Texto de Miguel Marujo
Edgar Silva, anteontem apresentado como
candidato à Presidência da República (foto reproduzida daqui,
onde também se pode ler um outro texto sobre Edgar Silva)
Era um jovem padre madeirense quando no final de 1991, com 29 anos, regressou a Lisboa, onde tinha estudado no Seminário dos Olivais e na Faculdade de Teologia da Universidade Católica, para ser assistente nacional do Movimento Católico de Estudantes (MCE). Edgar Silva tinha à sua espera uma residência para padres, ao Rato, mas pouco tempo depois as suas convicções levaram-no a ir viver para uma barraca, sem luz, num dos bairros de lata que ainda existiam em Lisboa, o da Curraleira.
O nome ontem [quinta-feira] anunciado por Jerónimo de Sousa como candidato do PCP à Presidência da República foi sempre discreto nas suas opções (como ir viver para o bairro da lata), que explicava com a “radicalidade” da “opção preferencial pelos pobres” de Jesus, mas que nem sempre agradava ao episcopado português.
Ainda na Madeira, sem crucifixos no bolso ou ao peito, Edgar Silva – que nasceu no Funchal em 25 de setembro de 1962 – trabalhou com os “miúdos das caixinhas”, rapazes e raparigas de famílias muito pobres, que andavam pelo centro do Funchal a pedir dinheiro aos turistas. Muitos e muitas também se prostituíam.
Edgar trabalhou com eles, esteve na fundação do MAC – Movimento de Apoio à Criança, na ilha, e da Escola Aberta, um projeto escolar para os miúdos da rua na zona mais alta do Funchal, e esteve na primeira linha de denúncia de casos de exploração sexual de menores. Por causa destas causas, o então presidente do governo regional da Madeira, Alberto João Jardim, mas também o anterior bispo do Funchal, Teodoro de Faria, nunca simpatizaram com o “padre Edgar”, como lhe chamava (em tom depreciativo) Jardim.
A simpatia era recíproca. Em agosto de 1992, a dois meses das eleições regionais, Edgar e outros jovens padres da Madeira subscreveram um manifesto “Mais democracia, melhor democracia”, levando Jardim aos habituais insultos que reservava para os seus adversários. Três anos depois, esse grupo de presbíteros agitaria de novo a política regional com outro manifesto com o título “O futuro pertence à democracia”. Para estes padres, “no exercício do poder político, ao lado da necessária competência e eficiência, é fundamental a superação de certas tentações, tais como o recurso à deslealdade e à mentira, o desperdício do dinheiro público em vantagem de uns poucos e com miras de clientela”.

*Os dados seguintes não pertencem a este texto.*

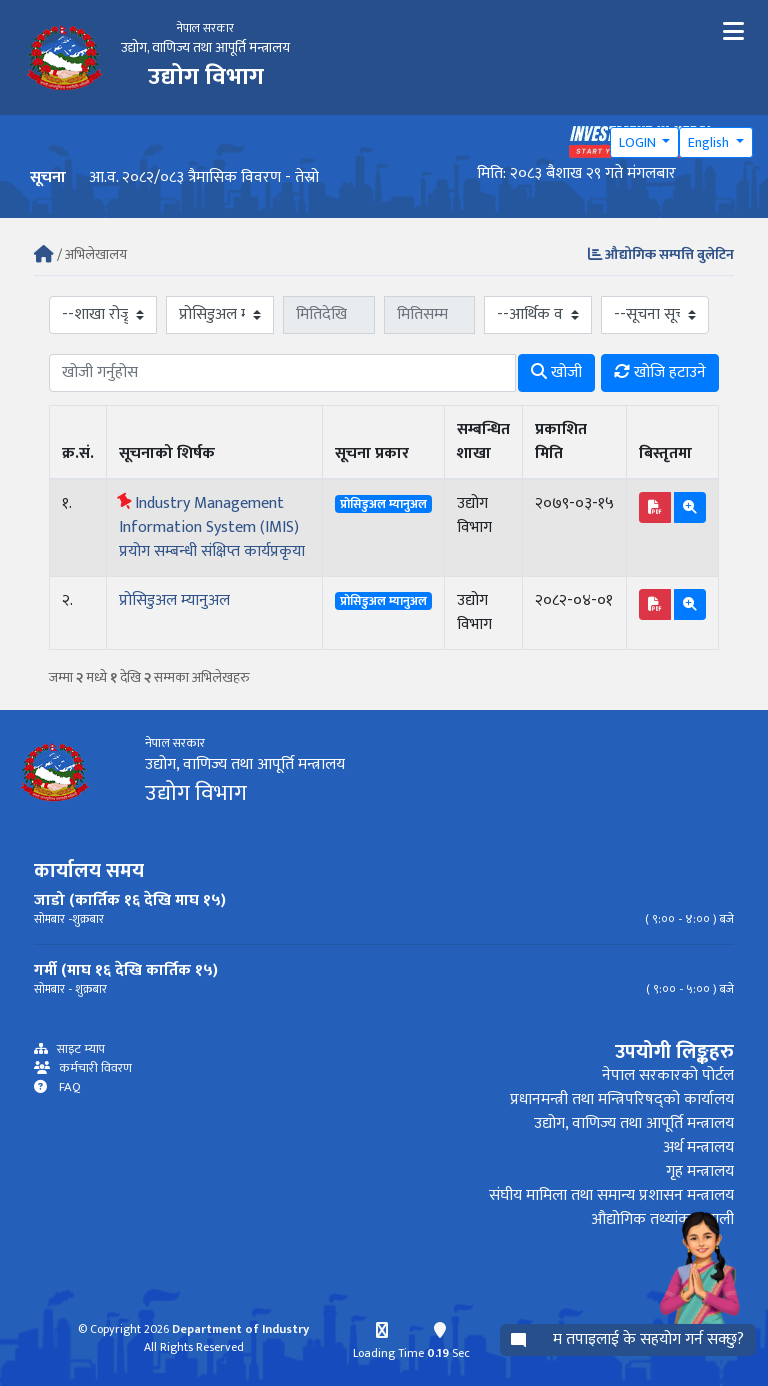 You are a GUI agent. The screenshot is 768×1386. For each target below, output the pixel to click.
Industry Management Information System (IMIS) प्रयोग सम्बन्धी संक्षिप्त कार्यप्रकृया (212, 527)
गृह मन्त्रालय (700, 1171)
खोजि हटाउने (660, 372)
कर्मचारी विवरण (91, 1068)
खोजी (556, 372)
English (710, 142)
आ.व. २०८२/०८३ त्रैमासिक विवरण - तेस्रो (204, 177)
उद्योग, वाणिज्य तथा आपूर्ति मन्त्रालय (634, 1123)
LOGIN (639, 142)
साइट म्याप (76, 1049)
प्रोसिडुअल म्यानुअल (174, 600)
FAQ (64, 1087)
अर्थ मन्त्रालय (698, 1147)
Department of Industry (240, 1329)
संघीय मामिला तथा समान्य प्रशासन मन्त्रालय (611, 1195)
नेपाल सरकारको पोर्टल (668, 1075)
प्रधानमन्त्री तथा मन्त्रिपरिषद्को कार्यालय (622, 1099) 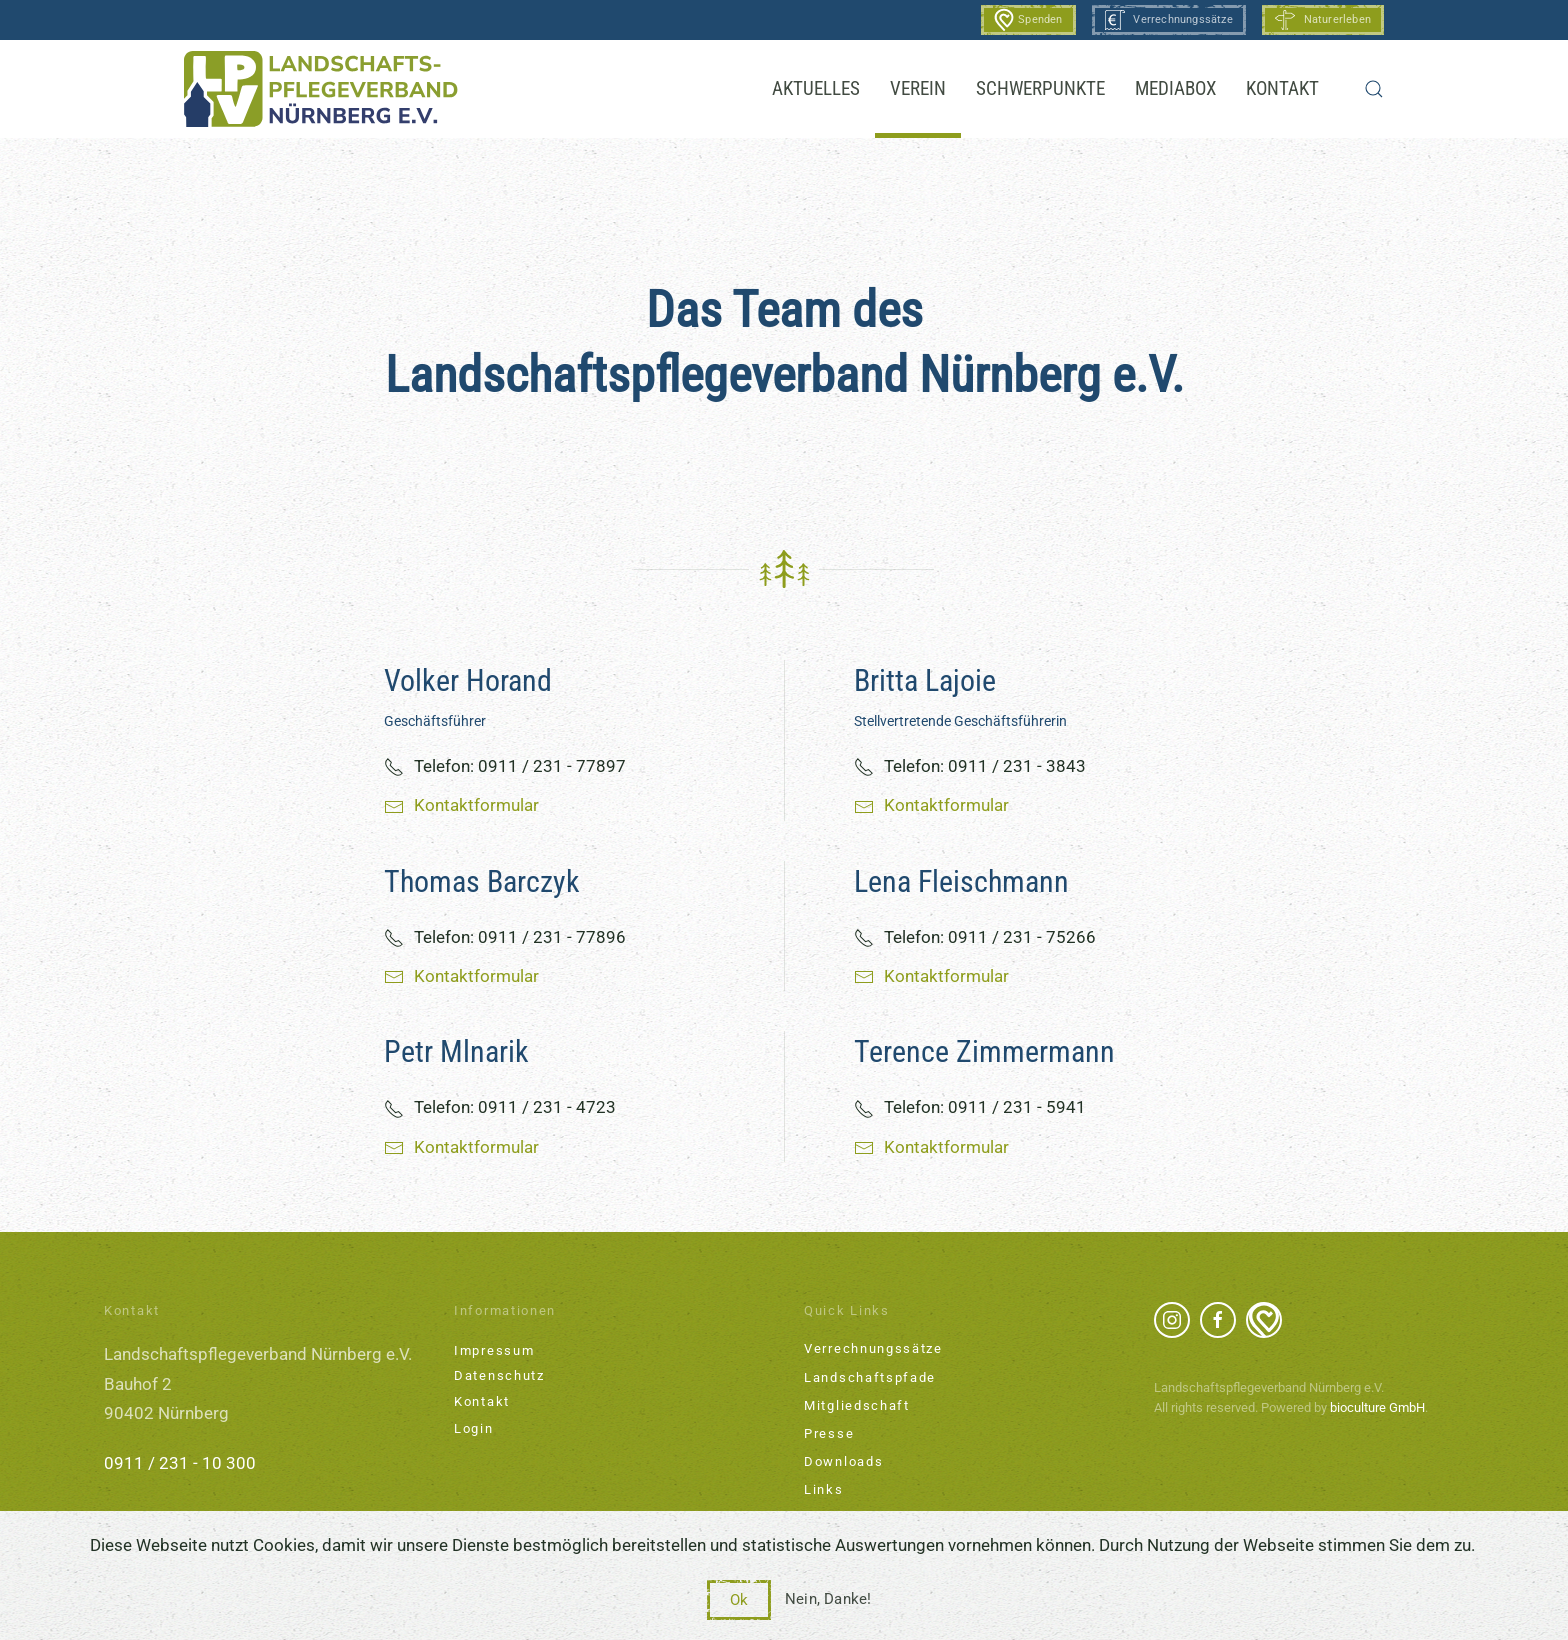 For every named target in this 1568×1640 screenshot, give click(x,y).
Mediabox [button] (1175, 88)
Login (474, 1428)
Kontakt (1282, 88)
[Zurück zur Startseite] (321, 89)
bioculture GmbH (1377, 1407)
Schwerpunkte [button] (1040, 88)
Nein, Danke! (828, 1599)
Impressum (494, 1350)
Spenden (1028, 20)
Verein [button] (918, 88)
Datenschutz (499, 1375)
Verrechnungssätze (1169, 20)
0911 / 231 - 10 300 (180, 1463)
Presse (829, 1433)
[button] (1374, 89)
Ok (739, 1600)
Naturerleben (1323, 20)
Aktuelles (816, 88)
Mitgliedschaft (857, 1405) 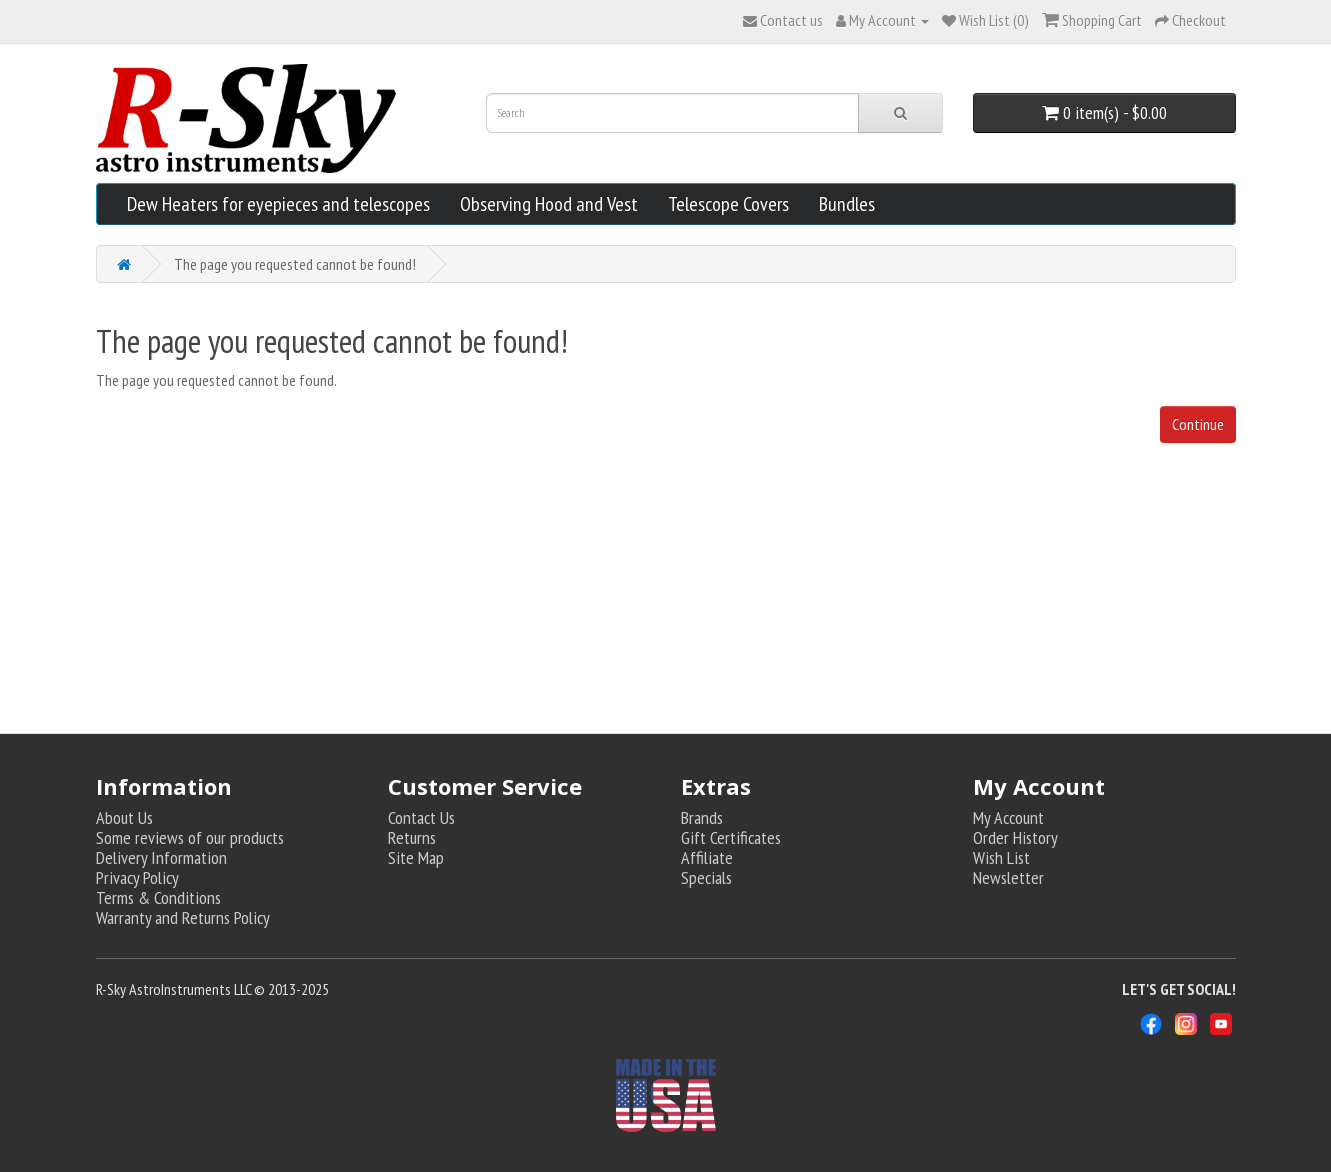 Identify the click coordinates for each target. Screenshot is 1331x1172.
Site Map (416, 857)
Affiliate (707, 857)
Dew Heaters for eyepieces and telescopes (278, 204)
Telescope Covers (728, 204)
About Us (124, 817)
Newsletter (1008, 877)
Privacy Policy (137, 877)
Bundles (847, 204)
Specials (706, 877)
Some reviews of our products (190, 837)
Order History (1015, 837)
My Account (1008, 817)
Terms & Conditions (158, 897)
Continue (1198, 424)
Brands (702, 817)
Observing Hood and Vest (549, 204)
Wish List (1001, 857)
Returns (412, 837)
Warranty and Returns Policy (183, 917)
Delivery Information (161, 857)
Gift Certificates (731, 837)
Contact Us (421, 817) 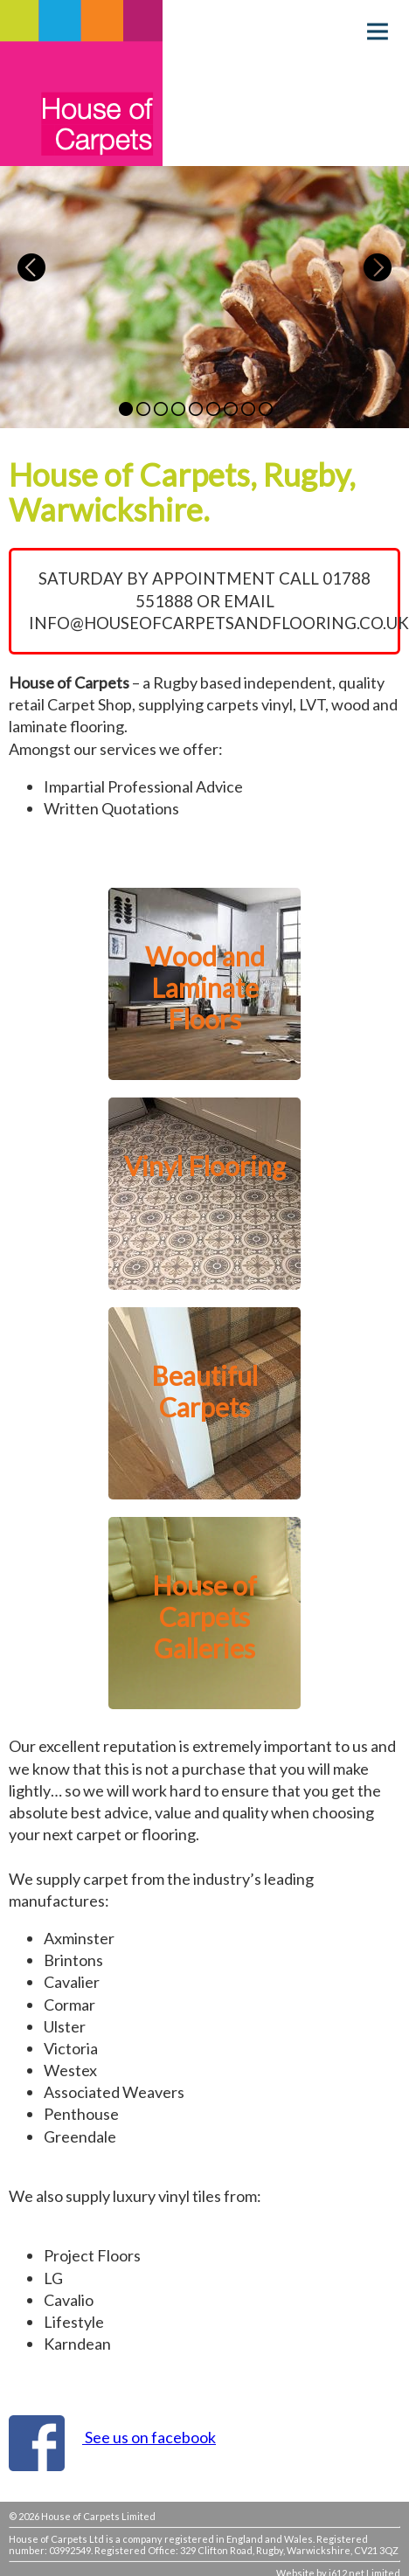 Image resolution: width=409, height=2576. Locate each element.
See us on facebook (149, 2437) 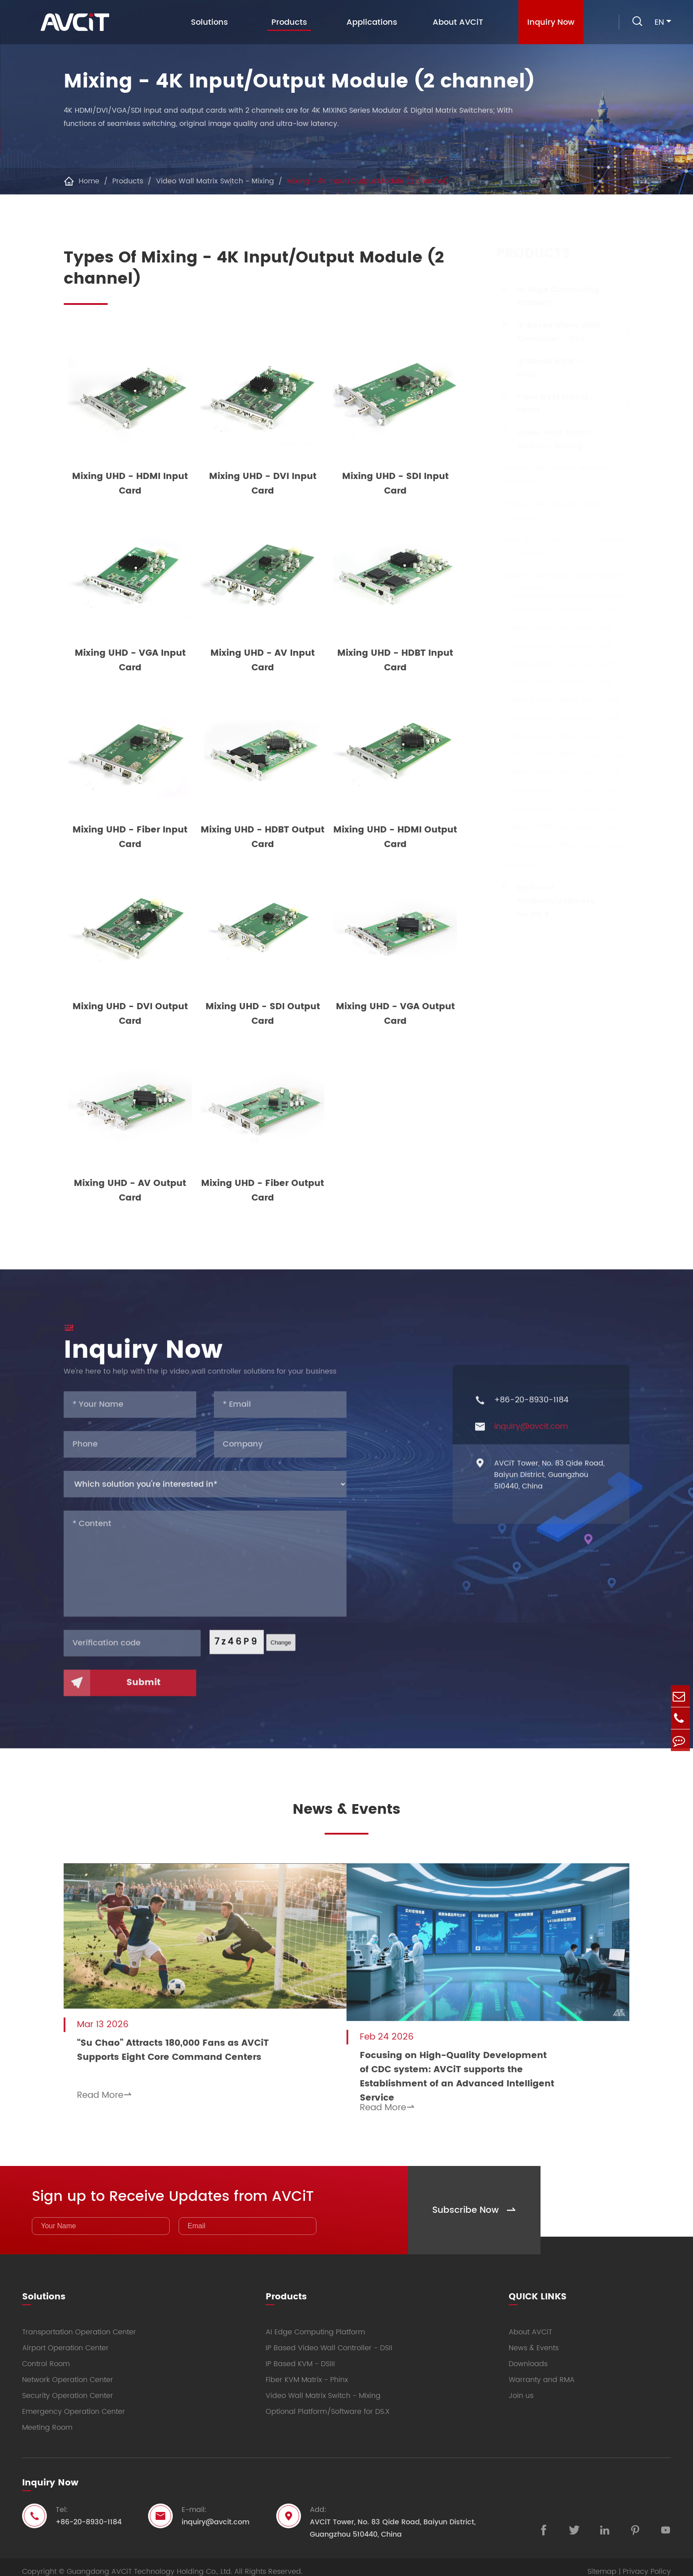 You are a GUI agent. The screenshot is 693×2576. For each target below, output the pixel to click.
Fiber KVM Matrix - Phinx (547, 404)
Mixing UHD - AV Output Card (552, 827)
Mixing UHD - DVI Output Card (553, 773)
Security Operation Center (67, 2387)
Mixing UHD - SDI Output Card (553, 791)
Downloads (528, 2355)
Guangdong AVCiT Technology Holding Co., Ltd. (149, 2562)
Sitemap (602, 2562)
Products (287, 23)
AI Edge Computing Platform (549, 296)
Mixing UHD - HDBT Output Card (557, 736)
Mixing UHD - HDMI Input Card (553, 610)
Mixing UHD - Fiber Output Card (556, 845)
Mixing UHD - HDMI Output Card (556, 754)
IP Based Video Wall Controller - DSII (550, 332)
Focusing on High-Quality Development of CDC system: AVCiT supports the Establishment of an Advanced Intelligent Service (477, 2064)
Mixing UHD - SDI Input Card (549, 646)
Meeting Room (47, 2418)
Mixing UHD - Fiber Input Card (553, 718)
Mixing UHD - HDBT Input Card (553, 700)
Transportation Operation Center (79, 2323)
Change (280, 1652)
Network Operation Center (67, 2371)
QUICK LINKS (538, 2286)
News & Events (346, 1811)
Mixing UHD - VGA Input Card (552, 664)
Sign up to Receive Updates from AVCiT (190, 2186)
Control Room (46, 2355)
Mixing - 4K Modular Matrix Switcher (544, 510)
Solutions (207, 22)
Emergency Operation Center (73, 2403)
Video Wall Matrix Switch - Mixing (215, 181)
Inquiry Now (548, 22)
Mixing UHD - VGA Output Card (555, 809)
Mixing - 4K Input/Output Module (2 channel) (368, 181)
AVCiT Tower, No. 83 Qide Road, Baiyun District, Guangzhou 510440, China (549, 1484)
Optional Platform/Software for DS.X (547, 901)
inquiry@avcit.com (531, 1436)
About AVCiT (455, 22)
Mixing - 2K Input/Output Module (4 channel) (555, 546)
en (659, 22)
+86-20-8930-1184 (531, 1409)
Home (89, 181)
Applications (369, 22)
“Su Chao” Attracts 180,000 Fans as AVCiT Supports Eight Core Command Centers (173, 2046)
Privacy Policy (647, 2562)
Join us (521, 2387)
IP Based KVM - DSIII (540, 368)
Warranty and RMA (542, 2371)
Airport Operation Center (65, 2339)
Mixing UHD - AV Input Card (549, 682)
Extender (512, 865)
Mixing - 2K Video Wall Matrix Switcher (548, 475)
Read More (104, 2091)
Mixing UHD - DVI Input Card (550, 628)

O regresso à Madeira já tinha acontecido em 1994, depois de deixar o MCE em setembro de 1993. Ao incómodo sentido pelo seu estilo de vida, os bispos chocaram com um documento sobre moral sexual aprovado pelos estudantes católicos, em que se questionava o discurso oficial da Igreja sobre contraceção ou homossexualidade. Na sua ilha, Edgar Silva não foi o filho pródigo que os responsáveis eclesiásticos esperariam, acabando por aceitar o desafio de outro padre, Mário Tavares, que era deputado do PCP, e juntando-se em 1996 como independente às listas da CDU. Desvinculou-se do “exercício do ministério sacerdotal” em 1997. Hoje, quase 20 anos depois, já é militante do partido, é membro do Comité Central e tem resistido como deputado regional. E chegou agora ao palco da política nacional.
Edgar Silva sempre defendeu que “a política não é um fim”. Por estes dias, até janeiro de 2016, terá ocasião de fazer um dos seus brindes preferidos, que muitos amigos replicam. “À liberdade, que é sempre pouca.”